# Your assignment
For the string "управления", search the entries below and copy every line where it appears.

# Excerpted records
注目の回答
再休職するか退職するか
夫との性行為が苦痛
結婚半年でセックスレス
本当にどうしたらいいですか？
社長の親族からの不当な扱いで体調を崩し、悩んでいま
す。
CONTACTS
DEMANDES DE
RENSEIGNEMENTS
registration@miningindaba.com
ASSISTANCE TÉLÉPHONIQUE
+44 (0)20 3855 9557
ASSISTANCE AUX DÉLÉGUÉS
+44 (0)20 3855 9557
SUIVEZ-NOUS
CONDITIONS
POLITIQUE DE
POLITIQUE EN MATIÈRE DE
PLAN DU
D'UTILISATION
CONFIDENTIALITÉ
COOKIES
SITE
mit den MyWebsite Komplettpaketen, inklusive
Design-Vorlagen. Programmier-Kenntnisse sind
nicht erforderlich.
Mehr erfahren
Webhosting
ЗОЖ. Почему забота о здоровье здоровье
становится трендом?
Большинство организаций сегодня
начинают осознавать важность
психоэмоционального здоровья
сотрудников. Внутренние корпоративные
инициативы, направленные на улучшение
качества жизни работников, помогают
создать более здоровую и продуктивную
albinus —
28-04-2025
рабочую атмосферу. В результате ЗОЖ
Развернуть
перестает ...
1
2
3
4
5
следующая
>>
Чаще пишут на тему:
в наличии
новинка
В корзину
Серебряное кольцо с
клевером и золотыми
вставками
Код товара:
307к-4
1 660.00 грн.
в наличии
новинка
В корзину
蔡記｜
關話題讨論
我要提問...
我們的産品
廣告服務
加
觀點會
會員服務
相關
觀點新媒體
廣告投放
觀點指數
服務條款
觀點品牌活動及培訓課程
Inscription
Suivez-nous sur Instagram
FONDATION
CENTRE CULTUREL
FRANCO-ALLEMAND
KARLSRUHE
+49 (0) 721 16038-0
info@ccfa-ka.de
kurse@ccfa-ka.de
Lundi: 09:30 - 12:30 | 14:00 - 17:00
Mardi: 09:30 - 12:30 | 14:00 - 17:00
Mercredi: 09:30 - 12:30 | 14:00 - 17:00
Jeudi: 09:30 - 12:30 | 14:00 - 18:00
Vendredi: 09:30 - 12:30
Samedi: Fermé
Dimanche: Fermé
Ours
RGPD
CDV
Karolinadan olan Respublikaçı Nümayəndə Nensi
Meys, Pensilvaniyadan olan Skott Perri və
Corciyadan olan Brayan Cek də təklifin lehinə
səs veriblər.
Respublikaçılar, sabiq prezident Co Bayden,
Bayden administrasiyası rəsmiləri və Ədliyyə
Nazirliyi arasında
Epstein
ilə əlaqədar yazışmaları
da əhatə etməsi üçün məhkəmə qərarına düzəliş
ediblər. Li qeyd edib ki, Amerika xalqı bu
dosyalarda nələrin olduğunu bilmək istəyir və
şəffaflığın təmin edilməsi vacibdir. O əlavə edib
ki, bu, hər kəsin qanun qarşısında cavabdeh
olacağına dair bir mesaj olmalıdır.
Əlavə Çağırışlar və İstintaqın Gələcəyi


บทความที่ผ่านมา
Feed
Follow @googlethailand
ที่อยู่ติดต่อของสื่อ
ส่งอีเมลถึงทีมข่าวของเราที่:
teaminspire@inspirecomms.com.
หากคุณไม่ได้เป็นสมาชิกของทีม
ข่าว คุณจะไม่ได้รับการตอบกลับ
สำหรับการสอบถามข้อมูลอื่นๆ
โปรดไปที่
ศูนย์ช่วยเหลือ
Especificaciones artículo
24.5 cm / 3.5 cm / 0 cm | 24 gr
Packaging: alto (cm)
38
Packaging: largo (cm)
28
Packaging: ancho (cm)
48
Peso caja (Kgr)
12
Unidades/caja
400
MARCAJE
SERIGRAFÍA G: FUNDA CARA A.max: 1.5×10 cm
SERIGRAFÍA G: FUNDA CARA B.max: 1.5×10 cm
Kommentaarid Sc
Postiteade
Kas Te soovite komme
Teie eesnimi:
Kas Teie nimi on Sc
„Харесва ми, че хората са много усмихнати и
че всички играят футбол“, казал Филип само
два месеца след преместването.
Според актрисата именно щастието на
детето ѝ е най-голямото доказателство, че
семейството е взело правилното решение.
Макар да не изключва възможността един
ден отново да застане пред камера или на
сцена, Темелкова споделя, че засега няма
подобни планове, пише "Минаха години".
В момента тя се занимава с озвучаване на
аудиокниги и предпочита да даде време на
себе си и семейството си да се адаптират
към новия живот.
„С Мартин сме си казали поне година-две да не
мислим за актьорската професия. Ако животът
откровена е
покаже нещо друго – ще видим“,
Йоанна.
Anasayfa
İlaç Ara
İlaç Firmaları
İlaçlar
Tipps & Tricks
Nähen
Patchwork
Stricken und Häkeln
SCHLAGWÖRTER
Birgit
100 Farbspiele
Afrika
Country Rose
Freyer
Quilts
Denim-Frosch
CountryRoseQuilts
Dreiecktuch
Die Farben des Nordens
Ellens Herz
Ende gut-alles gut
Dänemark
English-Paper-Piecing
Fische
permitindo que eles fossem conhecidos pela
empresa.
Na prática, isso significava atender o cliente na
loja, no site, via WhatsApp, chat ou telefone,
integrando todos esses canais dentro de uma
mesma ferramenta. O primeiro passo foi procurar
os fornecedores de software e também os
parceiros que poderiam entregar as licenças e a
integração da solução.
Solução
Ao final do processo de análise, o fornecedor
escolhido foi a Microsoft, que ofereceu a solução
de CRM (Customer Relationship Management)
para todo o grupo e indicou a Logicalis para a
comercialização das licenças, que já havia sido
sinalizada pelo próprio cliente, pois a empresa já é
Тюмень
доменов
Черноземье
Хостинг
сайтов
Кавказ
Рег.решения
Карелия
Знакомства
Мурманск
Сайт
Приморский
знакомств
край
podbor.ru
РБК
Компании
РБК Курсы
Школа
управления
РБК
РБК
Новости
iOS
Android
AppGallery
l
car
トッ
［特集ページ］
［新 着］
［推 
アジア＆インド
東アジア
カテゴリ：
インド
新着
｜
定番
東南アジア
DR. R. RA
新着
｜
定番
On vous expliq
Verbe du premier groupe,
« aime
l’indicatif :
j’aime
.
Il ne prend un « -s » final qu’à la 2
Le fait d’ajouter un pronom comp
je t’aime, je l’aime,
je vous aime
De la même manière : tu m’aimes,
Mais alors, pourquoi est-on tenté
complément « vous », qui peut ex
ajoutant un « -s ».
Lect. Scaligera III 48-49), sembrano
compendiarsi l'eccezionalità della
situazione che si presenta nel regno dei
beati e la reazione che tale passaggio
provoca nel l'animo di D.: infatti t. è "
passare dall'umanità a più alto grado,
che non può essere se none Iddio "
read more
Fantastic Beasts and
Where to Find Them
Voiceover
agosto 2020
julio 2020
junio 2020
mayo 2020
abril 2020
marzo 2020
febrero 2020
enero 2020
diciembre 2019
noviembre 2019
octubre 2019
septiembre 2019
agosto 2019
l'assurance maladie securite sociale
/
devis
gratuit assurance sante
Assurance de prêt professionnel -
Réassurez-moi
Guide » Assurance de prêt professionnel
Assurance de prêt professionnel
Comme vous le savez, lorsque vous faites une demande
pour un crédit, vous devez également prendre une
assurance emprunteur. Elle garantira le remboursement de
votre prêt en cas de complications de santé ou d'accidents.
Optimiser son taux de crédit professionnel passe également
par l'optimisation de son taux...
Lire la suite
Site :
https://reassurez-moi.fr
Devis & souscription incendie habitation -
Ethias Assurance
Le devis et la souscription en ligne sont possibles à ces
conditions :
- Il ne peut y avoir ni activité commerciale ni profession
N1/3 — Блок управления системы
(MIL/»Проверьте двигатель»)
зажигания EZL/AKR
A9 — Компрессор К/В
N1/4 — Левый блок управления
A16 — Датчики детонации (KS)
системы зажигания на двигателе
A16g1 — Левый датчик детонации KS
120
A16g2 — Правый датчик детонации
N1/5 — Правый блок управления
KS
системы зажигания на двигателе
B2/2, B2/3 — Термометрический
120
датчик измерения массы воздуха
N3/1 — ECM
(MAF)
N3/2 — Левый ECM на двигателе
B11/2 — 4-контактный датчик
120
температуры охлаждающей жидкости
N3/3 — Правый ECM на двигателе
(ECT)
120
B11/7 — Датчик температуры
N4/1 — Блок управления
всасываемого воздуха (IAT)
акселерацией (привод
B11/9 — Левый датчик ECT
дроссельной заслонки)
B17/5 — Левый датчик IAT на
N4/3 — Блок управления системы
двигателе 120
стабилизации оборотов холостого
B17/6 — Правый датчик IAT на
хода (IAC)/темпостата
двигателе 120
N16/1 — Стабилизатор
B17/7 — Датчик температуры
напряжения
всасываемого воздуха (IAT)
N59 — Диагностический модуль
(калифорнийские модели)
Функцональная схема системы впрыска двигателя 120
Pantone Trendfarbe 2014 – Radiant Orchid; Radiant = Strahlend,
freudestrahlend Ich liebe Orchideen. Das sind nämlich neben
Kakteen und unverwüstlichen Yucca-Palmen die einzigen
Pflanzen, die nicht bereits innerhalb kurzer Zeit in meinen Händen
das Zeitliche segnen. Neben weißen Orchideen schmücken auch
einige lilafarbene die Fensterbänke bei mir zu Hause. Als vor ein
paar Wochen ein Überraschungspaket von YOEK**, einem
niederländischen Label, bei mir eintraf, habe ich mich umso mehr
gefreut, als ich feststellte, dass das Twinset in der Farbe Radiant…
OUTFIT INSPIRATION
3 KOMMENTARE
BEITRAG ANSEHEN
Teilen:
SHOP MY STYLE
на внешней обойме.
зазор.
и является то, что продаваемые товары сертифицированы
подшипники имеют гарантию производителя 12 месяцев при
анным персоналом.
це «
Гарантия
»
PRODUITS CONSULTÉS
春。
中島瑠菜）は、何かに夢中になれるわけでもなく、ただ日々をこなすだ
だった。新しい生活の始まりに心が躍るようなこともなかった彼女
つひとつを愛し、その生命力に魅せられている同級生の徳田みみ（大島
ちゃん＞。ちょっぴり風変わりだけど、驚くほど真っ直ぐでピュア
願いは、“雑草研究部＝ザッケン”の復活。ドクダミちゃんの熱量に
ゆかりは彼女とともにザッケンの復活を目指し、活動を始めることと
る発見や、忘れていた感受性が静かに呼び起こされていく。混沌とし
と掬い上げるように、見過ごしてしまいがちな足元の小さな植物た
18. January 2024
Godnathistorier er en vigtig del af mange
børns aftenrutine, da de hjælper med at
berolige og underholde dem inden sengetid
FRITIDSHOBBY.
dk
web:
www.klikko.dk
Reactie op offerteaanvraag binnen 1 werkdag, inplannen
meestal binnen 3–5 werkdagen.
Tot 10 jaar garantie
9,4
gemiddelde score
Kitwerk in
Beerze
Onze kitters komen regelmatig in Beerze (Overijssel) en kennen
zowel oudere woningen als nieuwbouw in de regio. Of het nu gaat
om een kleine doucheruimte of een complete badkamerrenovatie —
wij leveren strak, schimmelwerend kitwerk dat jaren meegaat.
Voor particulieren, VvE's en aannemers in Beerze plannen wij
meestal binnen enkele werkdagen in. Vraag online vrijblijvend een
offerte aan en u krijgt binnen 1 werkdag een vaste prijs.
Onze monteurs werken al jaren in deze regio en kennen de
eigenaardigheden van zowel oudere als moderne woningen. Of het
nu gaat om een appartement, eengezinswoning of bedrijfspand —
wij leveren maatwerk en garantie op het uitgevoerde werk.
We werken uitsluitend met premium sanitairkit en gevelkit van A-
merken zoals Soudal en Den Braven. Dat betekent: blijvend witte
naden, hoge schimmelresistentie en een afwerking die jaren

# Your response
управления
N1/3 — Блок управления системы
N1/4 — Левый блок управления
N1/5 — Правый блок управления
N4/1 — Блок управления
N4/3 — Блок управления системы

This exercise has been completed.